Data entries:
+ + + + + + +
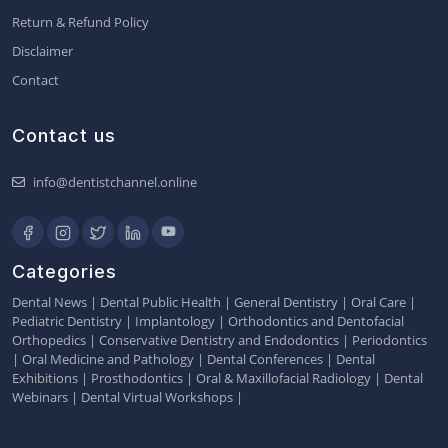
Return & Refund Policy
Disclaimer
Contact
Contact us
info@dentistchannel.online
Categories
Dental News
|
Dental Public Health
|
General Dentistry
|
Oral Care
|
Pediatric Dentistry
|
Implantology
|
Orthodontics and Dentofacial
Orthopedics
|
Conservative Dentistry and Endodontics
|
Periodontics
|
Oral Medicine and Pathology
|
Dental Conferences
|
Dental
Exhibitions
|
Prosthodontics
|
Oral & Maxillofacial Radiology
|
Dental
Webinars
|
Dental Virtual Workshops
|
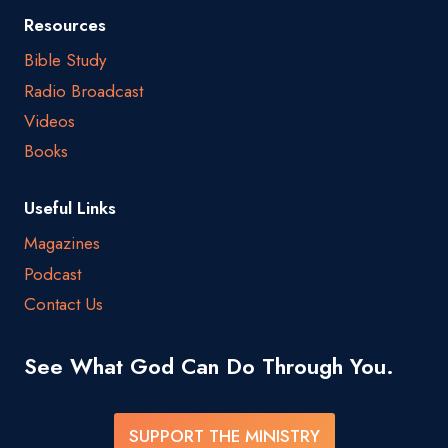
Resources
Bible Study
Radio Broadcast
Videos
Books
Useful Links
Magazines
Podcast
Contact Us
See What God Can Do Through You.
SUPPORT THE MINISTRY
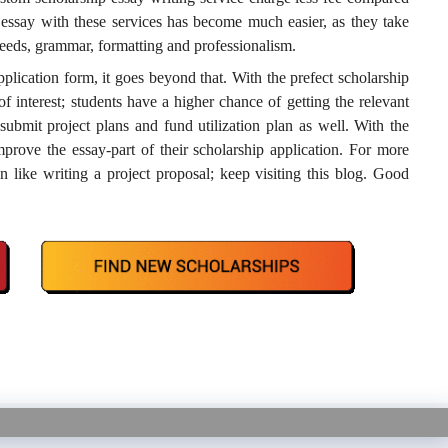
p essay with these services has become much easier, as they take
needs, grammar, formatting and professionalism.
pplication form, it goes beyond that. With the prefect scholarship
of interest; students have a higher chance of getting the relevant
submit project plans and fund utilization plan as well. With the
rove the essay-part of their scholarship application. For more
n like writing a project proposal; keep visiting this blog. Good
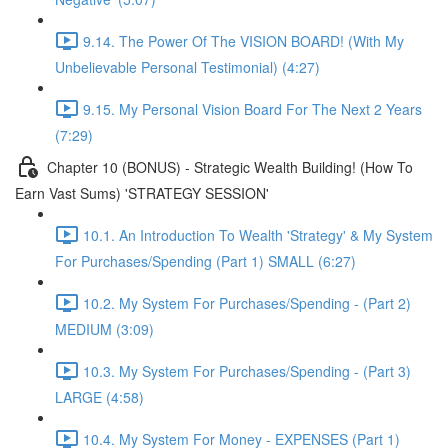
9.14. The Power Of The VISION BOARD! (With My
Unbelievable Personal Testimonial) (4:27)
9.15. My Personal Vision Board For The Next 2 Years
(7:29)
Chapter 10 (BONUS) - Strategic Wealth Building! (How To
Earn Vast Sums) 'STRATEGY SESSION'
10.1. An Introduction To Wealth 'Strategy' & My System
For Purchases/Spending (Part 1) SMALL (6:27)
10.2. My System For Purchases/Spending - (Part 2)
MEDIUM (3:09)
10.3. My System For Purchases/Spending - (Part 3)
LARGE (4:58)
10.4. My System For Money - EXPENSES (Part 1)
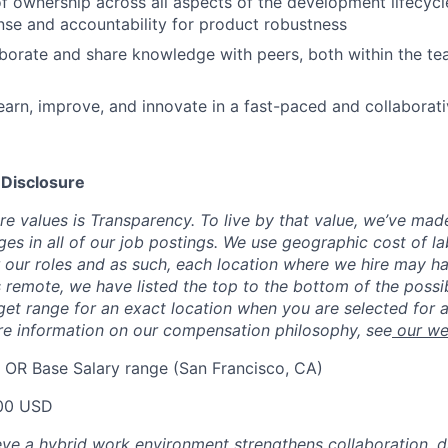
f ownership across all aspects of the development lifecycle
nse and accountability for product robustness
aborate and share knowledge with peers, both within the t
earn, improve, and innovate in a fast-paced and collaborat
 Disclosure
re values is Transparency. To live by that value, we’ve mad
ges in all of our job postings. We use geographic cost of la
 our roles and as such, each location where we hire may ha
 is remote, we have listed the top to the bottom of the poss
rget range for an exact location when you are selected for a
re information on our compensation philosophy, see
our we
 OR Base Salary range (San Francisco, CA)
00 USD
eve a hybrid work environment strengthens collaboration, dr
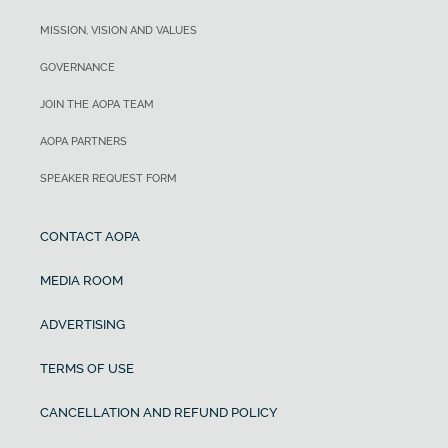
MISSION, VISION AND VALUES
GOVERNANCE
JOIN THE AOPA TEAM
AOPA PARTNERS
SPEAKER REQUEST FORM
CONTACT AOPA
MEDIA ROOM
ADVERTISING
TERMS OF USE
CANCELLATION AND REFUND POLICY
+ + + + + + +
#### The task:
Please report every line of the records above that contains the word "Oral".

#### Written answer:
Oral Care
Oral Medicine and Pathology
Oral & Maxillofacial Radiology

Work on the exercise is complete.